--- Problem description ---
Please reproduce all of the listing below exactly and drop its images.

Task input below:

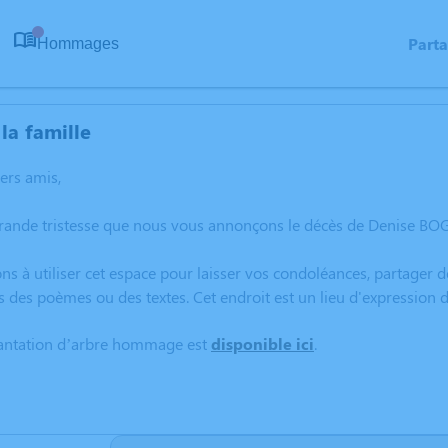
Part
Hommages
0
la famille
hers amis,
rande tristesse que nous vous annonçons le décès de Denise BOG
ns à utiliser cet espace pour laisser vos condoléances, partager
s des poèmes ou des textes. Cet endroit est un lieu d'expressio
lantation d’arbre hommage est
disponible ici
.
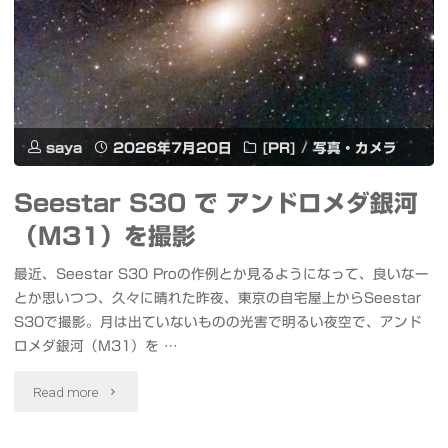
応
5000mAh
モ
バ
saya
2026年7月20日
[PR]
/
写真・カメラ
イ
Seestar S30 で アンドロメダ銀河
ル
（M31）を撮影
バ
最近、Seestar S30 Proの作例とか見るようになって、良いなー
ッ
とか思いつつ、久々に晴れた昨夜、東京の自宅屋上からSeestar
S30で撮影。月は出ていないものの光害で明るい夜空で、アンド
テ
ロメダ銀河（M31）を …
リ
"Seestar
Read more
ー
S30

End of Task input.

--- Finished task ---
Part
Hommages
0
la famille
hers amis,
rande tristesse que nous vous annonçons le décès de Denise BOG
ns à utiliser cet espace pour laisser vos condoléances, partager
s des poèmes ou des textes. Cet endroit est un lieu d'expressio
lantation d’arbre hommage est
disponible ici
.
応
5000mAh
モ
バ
saya
2026年7月20日
[PR]
/
写真・カメラ
イ
Seestar S30 で アンドロメダ銀河
ル
（M31）を撮影
バ
最近、Seestar S30 Proの作例とか見るようになって、良いなー
ッ
とか思いつつ、久々に晴れた昨夜、東京の自宅屋上からSeestar
S30で撮影。月は出ていないものの光害で明るい夜空で、アンド
テ
ロメダ銀河（M31）を …
リ
"Seestar
Read more
ー
S30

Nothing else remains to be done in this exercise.